Né Yoshikazu à Hiroshima en 1947, Okamoto adopte le prénom Hoichi en référence au conte populaire fantastique rendu célèbre par l’écrivain Lafcadio Hearn dans son ouvrage Kwaidan, paru en 1904. Hoichi était un moine aveugle virtuose du biwa (luth japonais en forme de nénuphar) qui se fit ensorceler par le fantôme d’un noble, lequel le força à jouer pour sa cour d’esprits. Ayant fondé sa compagnie théâtrale Dondoro en 1974, Okamoto développe ensuite sa pratique et son univers pendant de nombreuses années, empruntant autant aux mondes traditionnels du théâtre nō et des marionnettes du bunraku qu’à la « danse du corps obscur » du butō. En 1980, il quitte la capitale pour parcourir les routes du Japon à pied, tirant une charrette contenant toutes les marionnettes, masques et autres accessoires avec lesquels il crée ses spectacles itinérants.
C’est dans leur questionnement de l’animé et de l’inanimé, du vivant et du non-vivant que les chemins d’Estelle Hanania et de Hoichi Okamoto sont amenés à converger. Lors de leur rencontre, il confie : « Enfant, je ne m’intéressais pas aux poupées et aux marionnettes. Celles que je fabrique aujourd’hui ne sont pas des jouets ni des symboles, mais des enveloppes humaines. Ce qui m’intéresse, c’est la différence entre un corps vivant et une forme vide. »
Les photographies qu’Estelle Hanania réalise dans l’univers singulier de Dondoro ne sont pas de simples documentations de performances, mais des collaborations dans lesquelles ils mettent en scène ensemble, sur le fond d’une vieille maison, au milieu de la forêt, ou sur des rochers en pleine rivière, les créations d’Okamoto. Une collection d’instants performatifs pour lesquels le seul public est l’objectif photographique.
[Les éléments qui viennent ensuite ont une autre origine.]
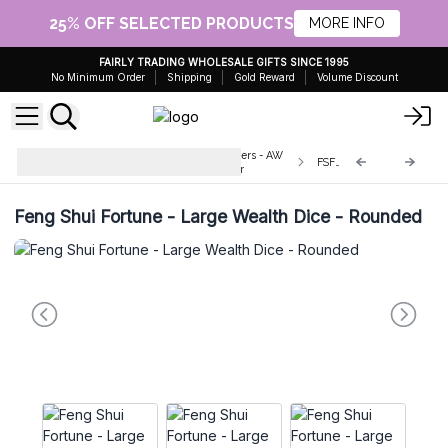
25% OFF SELECTED PRODUCTS
MORE INFO
FAIRLY TRADING WHOLESALE GIFTS SINCE 1995
No Minimum Order
Shipping
Gold Reward
Volume Discount
Wholesale Ancient Fortune Spinners - AW
FSFD-05
Artisan Europe - Giftware Supplier
Feng Shui Fortune - Large Wealth Dice - Rounded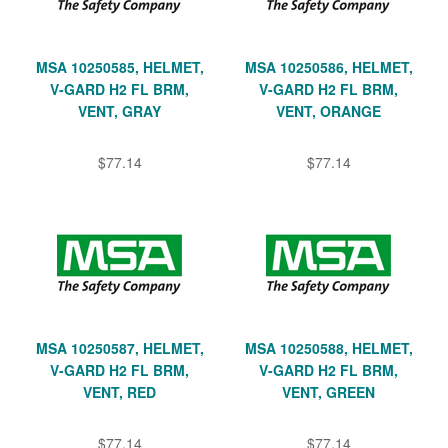
MSA 10250585, HELMET,
MSA 10250586, HELMET,
V-GARD H2 FL BRM,
V-GARD H2 FL BRM,
VENT, GRAY
VENT, ORANGE
$77.14
$77.14
MSA 10250587, HELMET,
MSA 10250588, HELMET,
V-GARD H2 FL BRM,
V-GARD H2 FL BRM,
VENT, RED
VENT, GREEN
$77.14
$77.14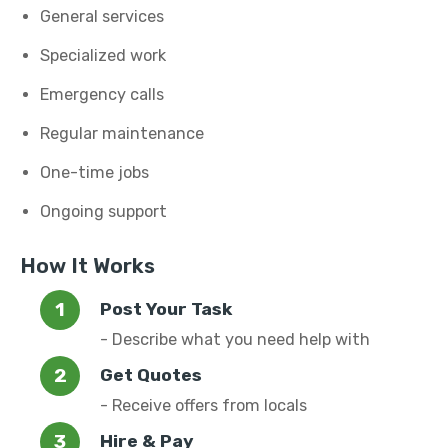
General services
Specialized work
Emergency calls
Regular maintenance
One-time jobs
Ongoing support
How It Works
Post Your Task
- Describe what you need help with
Get Quotes
- Receive offers from locals
Hire & Pay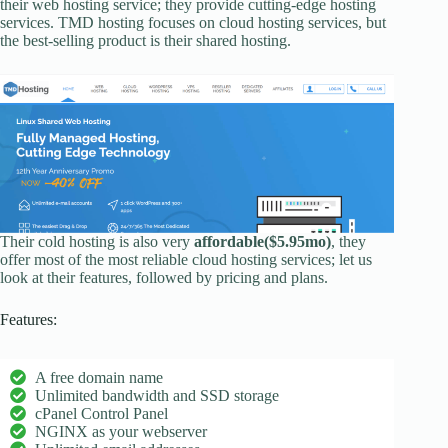
their web hosting service; they provide cutting-edge hosting
services. TMD hosting focuses on cloud hosting services, but
the best-selling product is their shared hosting.
Their cold hosting is also very
affordable($5.95mo)
, they
offer most of the most reliable cloud hosting services; let us
look at their features, followed by pricing and plans.
Features:
A free domain name
Unlimited bandwidth and SSD storage
cPanel Control Panel
NGINX as your webserver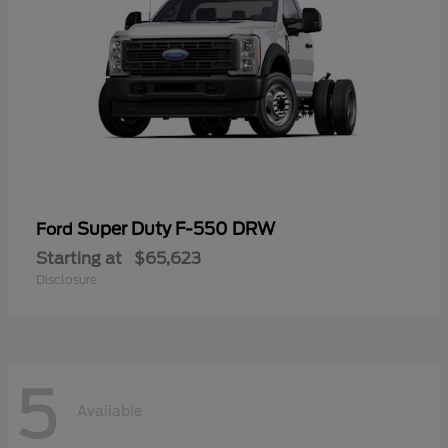
Super Duty F-550 DRW
Ford
Starting at
$65,623
Disclosure
5
Available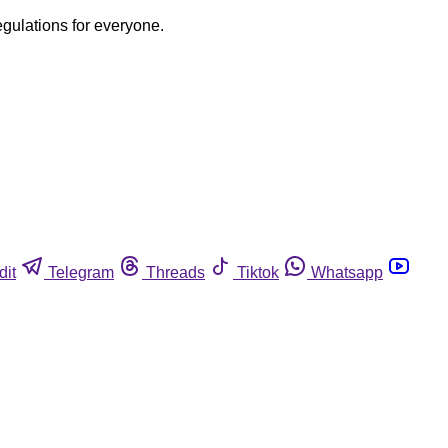
egulations for everyone.
dit
Telegram
Threads
Tiktok
Whatsapp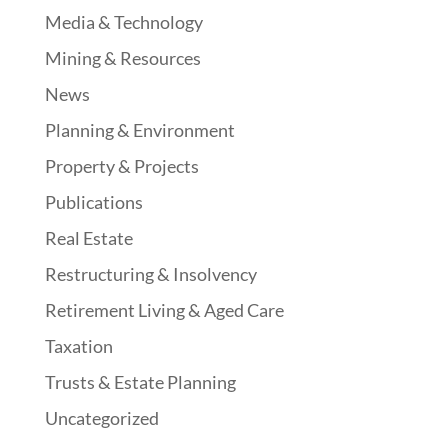
Media & Technology
Mining & Resources
News
Planning & Environment
Property & Projects
Publications
Real Estate
Restructuring & Insolvency
Retirement Living & Aged Care
Taxation
Trusts & Estate Planning
Uncategorized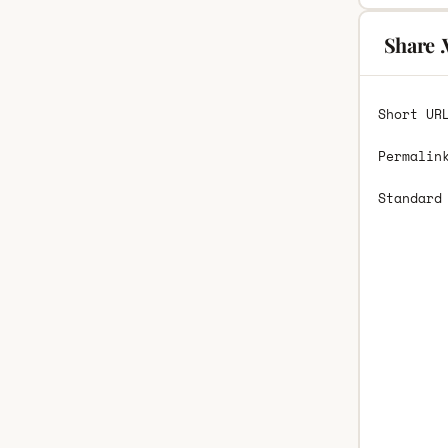
Share 
Short UR
Permalin
Standard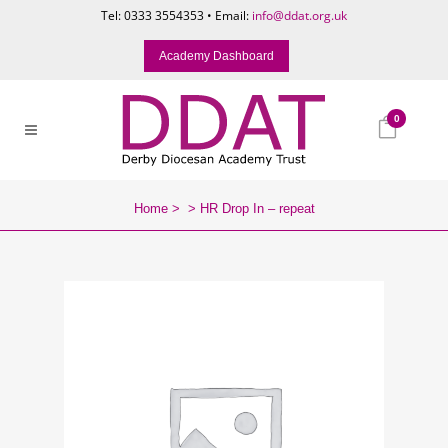
Tel: 0333 3554353 • Email:
info@ddat.org.uk
Academy Dashboard
0
Home
>
>
HR Drop In – repeat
Dans cette image, Okamoto, vêtu de couleurs sombres et le visage masqué à la manière des marionnettistes du bunraku, est éclipsé par la forme imposante de la créature qu’il anime. Dressée au-dessus de sa tête, cette figure féminine semble plus vivante que celui qui lui donne vie. C’est ce paradoxe qu’Estelle Hanania explore dans la série Dondoro, qui fera l’objet d’une petite publication en 2011.
L’échelle des créations d’Okamoto fait qu’il devient lui-même inévitablement participant à la performance, mêlant son corps, tantôt obscurci, tantôt peint de blanc à la manière des danseurs de butō, à celui de ses marionnettes dans une danse troublante. Estelle Hanania photographie aussi les marionnettes sans la présence de leur créateur, mais qu’elles soient en mouvement ou au repos dans leur atelier de conception, ces figures semblent toujours habitées d’un souffle vital.
Malheureusement décédé en 2010, Okamoto reste une figure peu connue, même au Japon, malgré quelques courts moments sous les projecteurs, lorsque sa création Kiyohime Mandara en 1992 le propulsa sur la scène internationale, notamment aux États-Unis, au musée Guggenheim à New York et au Walker Art Center de Minneapolis.
Aujourd’hui, la photographe espère pouvoir retourner au Japon pour poursuivre ce projet et ainsi contribuer à préserver l’univers singulier de cet artiste hors norme.